(DATASET ENTRIES begins)

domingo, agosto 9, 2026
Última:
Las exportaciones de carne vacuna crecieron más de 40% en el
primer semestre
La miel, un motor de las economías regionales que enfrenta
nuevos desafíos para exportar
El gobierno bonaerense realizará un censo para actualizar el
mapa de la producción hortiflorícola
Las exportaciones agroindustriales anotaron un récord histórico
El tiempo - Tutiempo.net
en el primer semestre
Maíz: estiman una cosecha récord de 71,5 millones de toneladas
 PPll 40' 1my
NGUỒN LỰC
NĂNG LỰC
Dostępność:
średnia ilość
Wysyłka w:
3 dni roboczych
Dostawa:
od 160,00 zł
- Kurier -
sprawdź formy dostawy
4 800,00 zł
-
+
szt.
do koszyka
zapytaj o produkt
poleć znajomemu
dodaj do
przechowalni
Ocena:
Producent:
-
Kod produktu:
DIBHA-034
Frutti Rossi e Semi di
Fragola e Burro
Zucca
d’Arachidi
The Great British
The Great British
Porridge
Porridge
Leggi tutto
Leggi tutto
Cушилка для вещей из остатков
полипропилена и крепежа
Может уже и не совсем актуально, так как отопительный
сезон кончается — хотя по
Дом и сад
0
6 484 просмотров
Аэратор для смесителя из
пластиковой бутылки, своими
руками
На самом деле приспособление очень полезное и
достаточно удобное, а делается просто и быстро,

(DATASET ENTRIES ends)

■ **ASSIGNED TASK**: From the records above, copy each line that contains the word "exportaciones".

■ **YOUR RESPONSE**:
Las exportaciones de carne vacuna crecieron más de 40% en el
Las exportaciones agroindustriales anotaron un récord histórico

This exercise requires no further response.